Les négociations commerciales qui viennent de s’achever ont été tout aussi dures, voire plus, que les précédentes. J’espère que l’on peut dire que nous avons vu les dernières négociations dans ces conditions. Pourquoi ? Parce que les choses ont changé : la loi consommation entre maintenant en vigueur avec l’affirmation des conditions générales de vente, la convention unique, davantage de contrôles et de sanctions de la part de la DGCCRF, … Nous serons vigilants au suivi de l’application de la loi. S’il persiste des divergences de lecture ou des flous, je veillerai à effectuer un bilan à l’issue des négociations de 2015, sous la forme d’un rapport parlementaire.

La filière agroalimentaire est fragilisée : la production enregistre une baisse 2.2%, les défaillances d’entreprises sont passées de 240 en 2012 à 316 en 2013 – un triste record –, près de 5 000 emplois ont été détruits en 2013. Je l’ai constaté dans ma région avec la fermeture des abattoirs GAD. La guerre des prix qui fait rage entre les enseignes n’est pas toujours salutaire pour l’emploi et le consommateur. C’est l’emploi de nos territoires et l’agroalimentaire est toujours le premier secteur industriel en France, il doit le rester.

Il est permis d’avoir de l’espoir lorsqu’on constate des efforts et quelques exemples de bonnes pratiques. Je pense en particulier au contrat de la filière alimentaire élaboré collectivement en juin dernier par le Gouvernement et l’ensemble des acteurs de la filière. Concrètement, un label d’état « Relations fournisseurs responsables » a été mis en place, il distingue les relations commerciales durables et équilibrées.

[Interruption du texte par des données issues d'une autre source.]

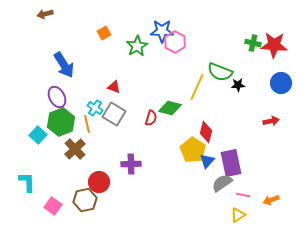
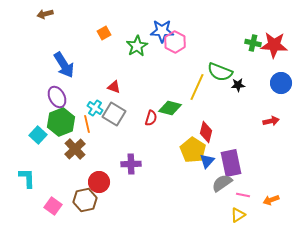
cyan L-shape: moved 4 px up
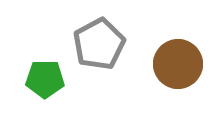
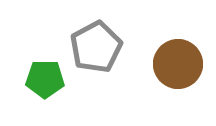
gray pentagon: moved 3 px left, 3 px down
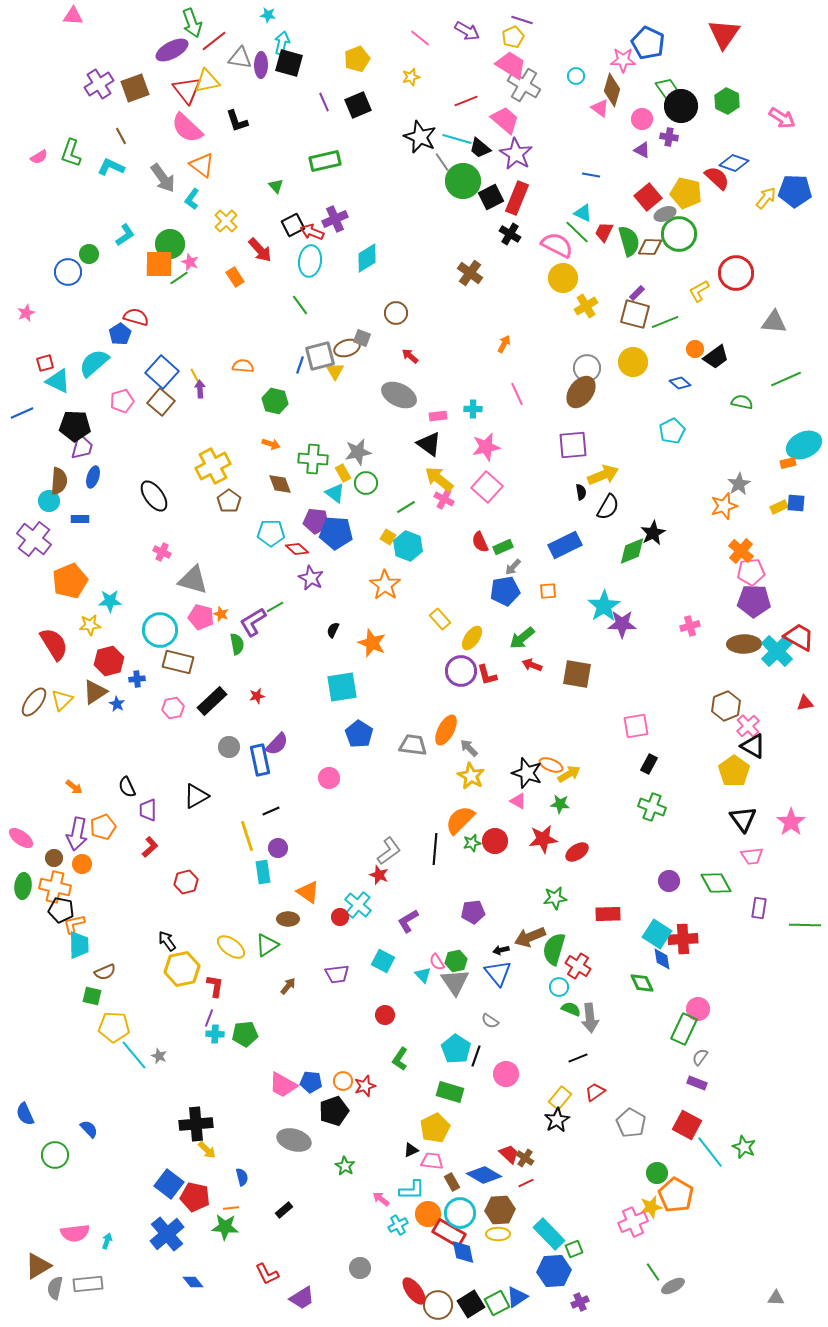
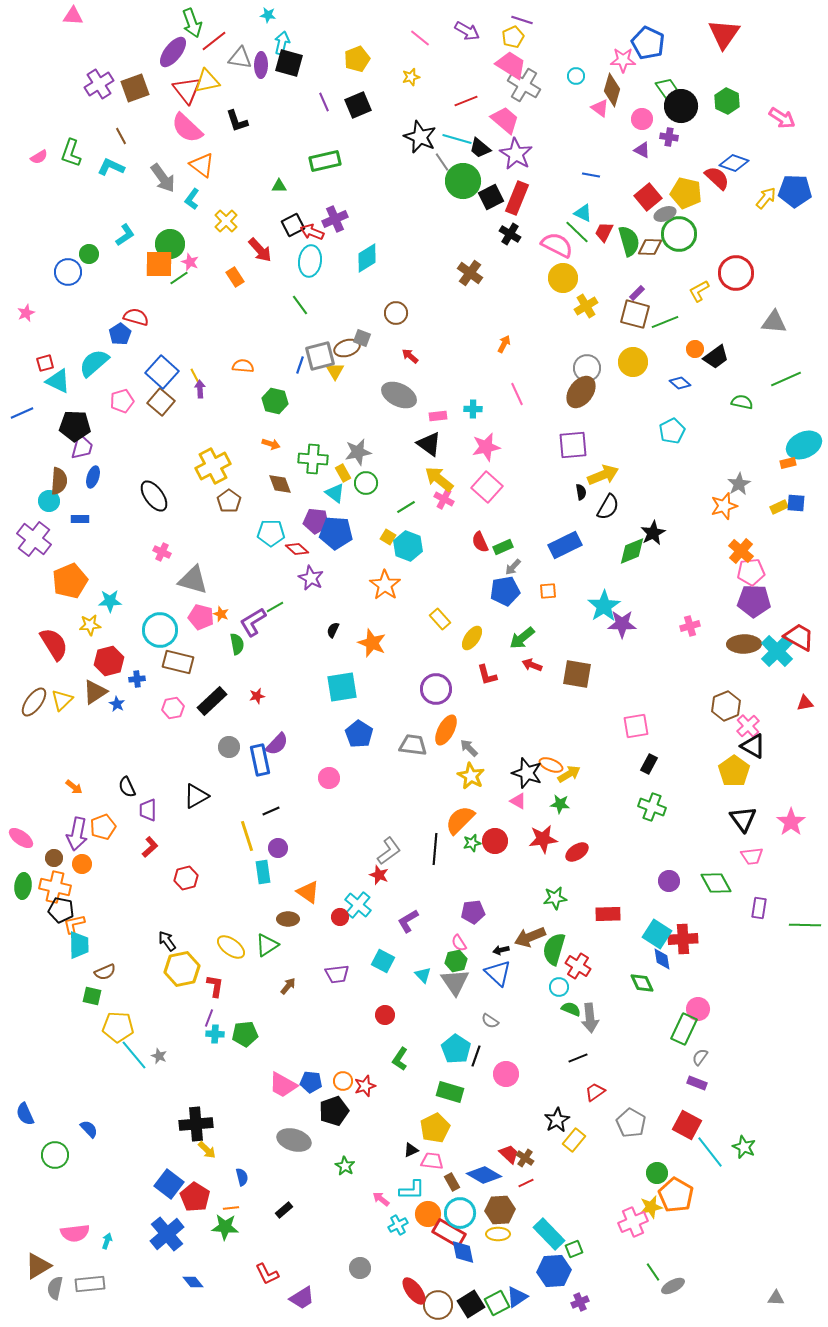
purple ellipse at (172, 50): moved 1 px right, 2 px down; rotated 24 degrees counterclockwise
green triangle at (276, 186): moved 3 px right; rotated 49 degrees counterclockwise
purple circle at (461, 671): moved 25 px left, 18 px down
red hexagon at (186, 882): moved 4 px up
pink semicircle at (437, 962): moved 22 px right, 19 px up
blue triangle at (498, 973): rotated 8 degrees counterclockwise
yellow pentagon at (114, 1027): moved 4 px right
yellow rectangle at (560, 1098): moved 14 px right, 42 px down
red pentagon at (195, 1197): rotated 20 degrees clockwise
gray rectangle at (88, 1284): moved 2 px right
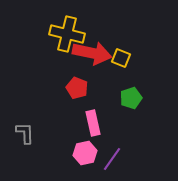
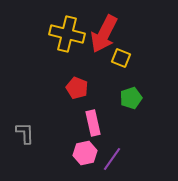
red arrow: moved 12 px right, 19 px up; rotated 105 degrees clockwise
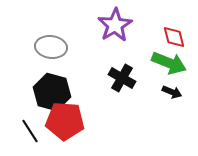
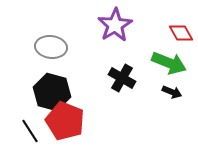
red diamond: moved 7 px right, 4 px up; rotated 15 degrees counterclockwise
red pentagon: rotated 18 degrees clockwise
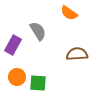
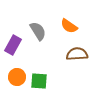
orange semicircle: moved 13 px down
green square: moved 1 px right, 2 px up
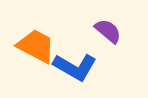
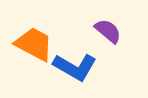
orange trapezoid: moved 2 px left, 2 px up
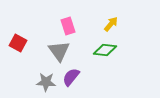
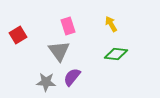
yellow arrow: rotated 70 degrees counterclockwise
red square: moved 8 px up; rotated 30 degrees clockwise
green diamond: moved 11 px right, 4 px down
purple semicircle: moved 1 px right
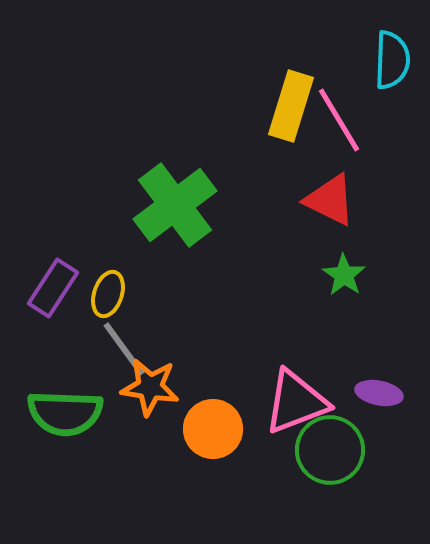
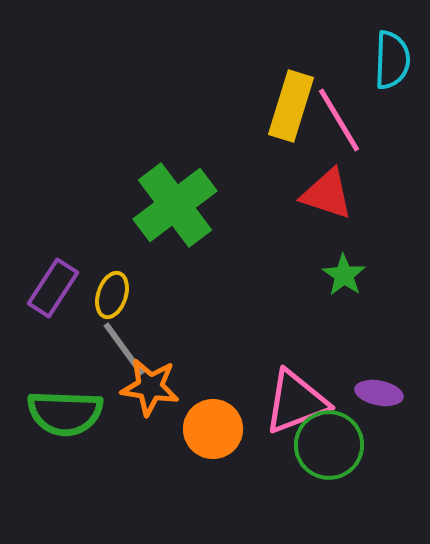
red triangle: moved 3 px left, 6 px up; rotated 8 degrees counterclockwise
yellow ellipse: moved 4 px right, 1 px down
green circle: moved 1 px left, 5 px up
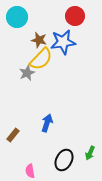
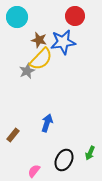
gray star: moved 2 px up
pink semicircle: moved 4 px right; rotated 48 degrees clockwise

Quelques entreprises l’ont déjà ou sont en cours de labellisation, nous en sommes au début mais je veux croire que, demain, les grands distributeurs y participeront. La filière agroalimentaire et les pouvoirs publics travaillent ensemble à la promotion de la Médiation Inter-Entreprises. Ces récents accords, chartes, labels, discussions, démontrent qu’une évolution est en cours et qu’un effort collectif est fait pour restaurer le lien entre toutes les entreprises. La loi ne peut pas tout, c’est aussi un problème de comportement.